For example, thermoplastic molders are just discovering the potential of a new type of hydrogenated nitrile butadiene rubber (HNBR) commercialized by Lanxess in 2005. Called Therban AT (Advanced Technology), it boasts lower molecular weight as well as narrower MW distribution than other HNBRs, resulting in improved mechanical properties. Most interesting of all, Therban AT has lower Mooney viscosity than previously possible in a hydrogenated nitrile rubber, which allows for easier injection, compression, and transfer molding and extrusion. Furthermore, its easy processing allows use of less plasticizer and more filler, further enhancing properties and economics.
HNBR is a specialty rubber with very good resistance to heat, ozone, chemicals, and oil, suiting it well to automotive applications, cable coverings, and various mechanical rubber goods. Until recently, HNBR ranged in Mooney viscosity from 55 to 105. But Therban AT has a 39 Mooney, which allows it to be injection molded into large parts at lower pressures and even into larger and more complex parts than previously possible with HNBR, according to Dr. Boudewijn van Lent, v.p. of Lanxess’ Technical Rubber Products for North America. Examples of potential applications would be progressive-cavity pumps and blow-out preventers for oil wells. The latter can contain up to 500 lb of molded rubber.

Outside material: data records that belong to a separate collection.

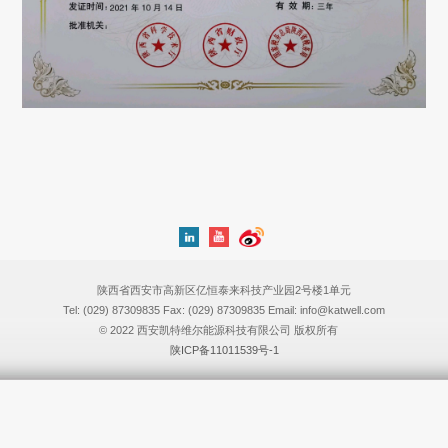
陕西省西安市高新区亿恒泰来科技产业园2号楼1单元
Tel: (029) 87309835 Fax: (029) 87309835 Email: info@katwell.com
© 2022 西安凯特维尔能源科技有限公司 版权所有
陕ICP备11011539号-1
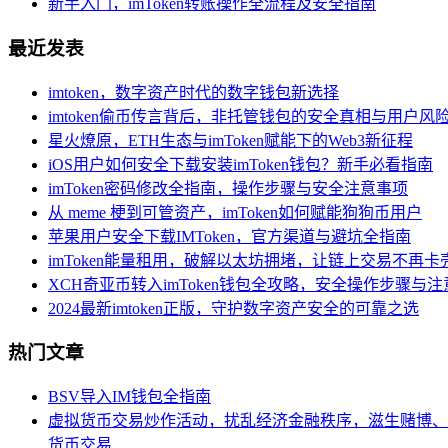
新手入门，imToken转账操作全流程及安全指南
最近发表
imtoken，数字资产时代的数字钱包新选择
imtoken偷币传言背后，非托管钱包的安全真相与用户风
星火燎原，ETH生态与imToken赋能下的Web3新征程
iOS用户如何安全下载安装imToken钱包？新手必看指南
imToken密码修改全指南，操作步骤与安全注意事项
从 meme 梗到可管资产，imToken如何赋能狗狗币用户
苹果用户安全下载IMToken，官方渠道与避坑全指南
imToken能量租用，破解以太坊拥堵，让链上交易不再卡
XCH奇亚币转入imToken钱包全攻略，安全操作步骤与
2024最新imtoken正版，守护数字资产安全的可靠之选
热门文章
BSV导入IM钱包全指南
虚拟货币交易炒作活动，扰乱经济金融秩序，滋生赌博、
货币交易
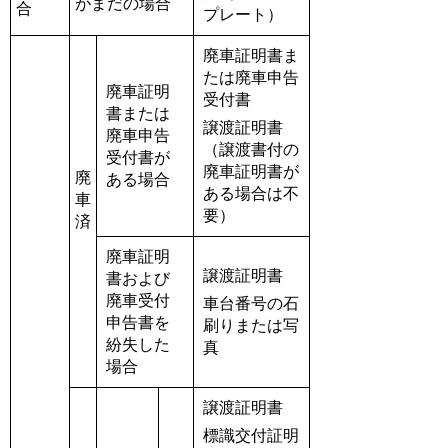
がまだの場合
合
プレート）
廃車証明書ま
たは廃車申告
廃車証明
受付書
書または
譲渡証明書
廃車申告
（譲渡書付の
受付書が
廃車証明書が
廃
ある場合
ある場合は不
車
要）
済
廃車証明
譲渡証明書
書および
廃車受付
車台番号の石
申告書を
刷りまたは写
紛失した
真
場合
譲渡証明書
標識交付証明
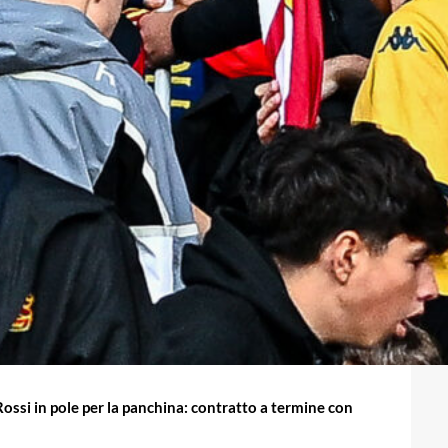
ossi in pole per la panchina: contratto a termine con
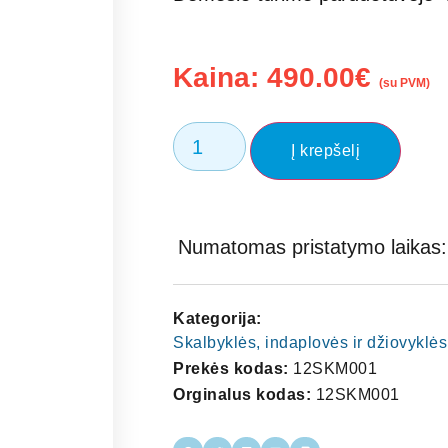
Kaina:
490.00
€
(su PVM)
Į krepšelį
Numatomas pristatymo laikas: 
Kategorija:
Skalbyklės, indaplovės ir džiovyklės
Prekės kodas:
12SKM001
Orginalus kodas:
12SKM001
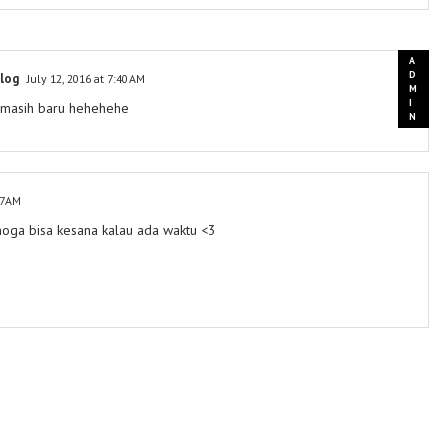
log
July 12, 2016 at 7:40 AM
 masih baru hehehehe
07 AM
oga bisa kesana kalau ada waktu <3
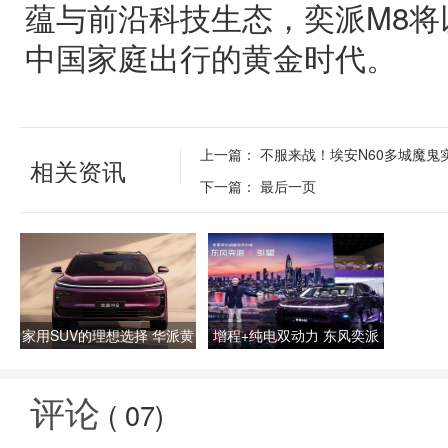
蕴与前沿科技生态，奕派M8将
中国家庭出行的黄金时代。
上一篇：
不服来战！埃安N60多城魔鬼
相关资讯
下一篇：
最后一页
家用SUV的理想选择 华派黄
增程+纯电双动力 东风奕派
金标准大六座 东风奕派M8
M8亮相粤港澳大湾区车展
首秀
评论
(
07
)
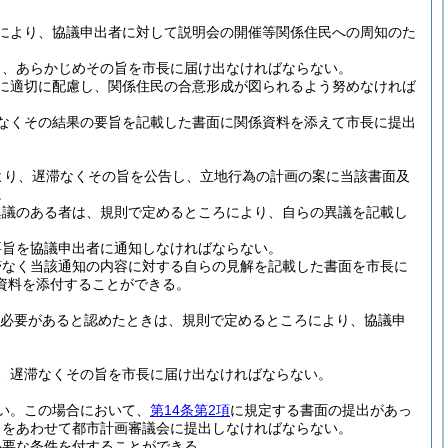
により、協議申出者に対して説明会の開催等関係住民への周知のた
り、あらかじめその旨を市長に届け出なければならない。
に適切に配慮し、関係住民の合意形成が図られるよう努めなければ
なくその結果の要旨を記載した書面に関係資料を添えて市長に提出
より、遅滞なくその旨を公告し、立地行為の計画の案に当該書面及
。
異議のある者は、規則で定めるところにより、自らの異議を記載し
要旨を協議申出者に通知しなければならない。
滞なく当該通知の内容に対する自らの見解を記載した書面を市長に
資料を添付することができる。
必要があると認めたときは、規則で定めるところにより、協議申
、遅滞なくその旨を市長に届け出なければならない。
い。
この場合において、
第14条第2項
に規定する書面の提出があっ
しをあわせて都市計画審議会に提出しなければならない。
必要な条件を付することができる。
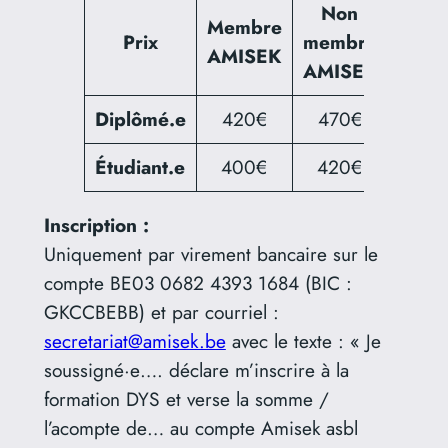
Non
Membre
Prix
membre
AMISEK
AMISEK
Diplômé.e
420€
470€
Étudiant.e
400€
420€
Inscription :
Uniquement par virement bancaire sur le
compte BE03 0682 4393 1684 (BIC :
GKCCBEBB) et par courriel :
secretariat@amisek.be
avec le texte : « Je
soussigné·e…. déclare m’inscrire à la
formation DYS et verse la somme /
l’acompte de… au compte Amisek asbl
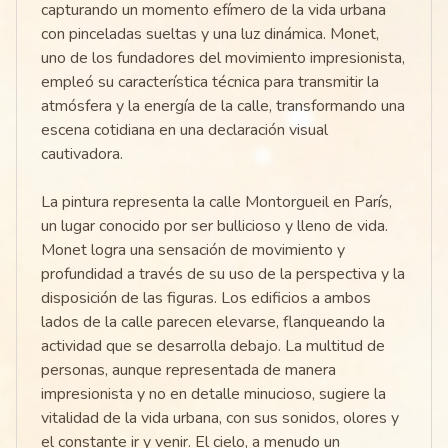
capturando un momento efímero de la vida urbana
con pinceladas sueltas y una luz dinámica. Monet,
uno de los fundadores del movimiento impresionista,
empleó su característica técnica para transmitir la
atmósfera y la energía de la calle, transformando una
escena cotidiana en una declaración visual
cautivadora.
La pintura representa la calle Montorgueil en París,
un lugar conocido por ser bullicioso y lleno de vida.
Monet logra una sensación de movimiento y
profundidad a través de su uso de la perspectiva y la
disposición de las figuras. Los edificios a ambos
lados de la calle parecen elevarse, flanqueando la
actividad que se desarrolla debajo. La multitud de
personas, aunque representada de manera
impresionista y no en detalle minucioso, sugiere la
vitalidad de la vida urbana, con sus sonidos, olores y
el constante ir y venir. El cielo, a menudo un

Thermoplastic molders are working with Lanxess on two-shot overmolding of rigid nylon parts with an integral rubber gasket. Up to now, rubber/plastic molding has used mainly silicone rubber. Unlike silicone, HNBR has good adhesion to nylon, but its high viscosity made overmolding difficult. Therban AT overcomes that problem, and Lanxess is working with several molders to exploit this compatibility in parts such as an oil filter.
Another new development from Lanxess is the use of neodymium (Nd) catalysts to produce polybutadiene rubber for HIPS. This NdBR was introduced last year and has demonstrated higher toughening efficiency in HIPS. Therefore, around 20% less rubber can be used, according to Tim Rae, head of polybutadiene rubber marketing and logistics for North America. This cost saving prompted quick adoption by HIPS producers in Europe and South America, and U.S. suppliers are evaluating NdBR as well.
The material has the further advantage of gel levels inherently lower than standard butadiene rubbers used in HIPS, which is important to the aesthetic quality of HIPS extruded sheet. NdBR could offer similar advantages in other styrenics such as ABS, though this has not yet been tested.
Also new from Lanxess is a unique high-isoprene butyl rubber that contains up to four times as much isoprene as regular butyl rubber. It was developed especially for tire treads, where it can improve wet traction and abrasion resistance. However, Lanxess believes it has interesting potential as a component of thermoplastic elastomers and thermoplastic nanocomposites. “We believe it may offer some unique properties and improved processability,” said Dr. Ralf I. Schenkel, head of global R&D for butyl rubber in Sarnia, Ont.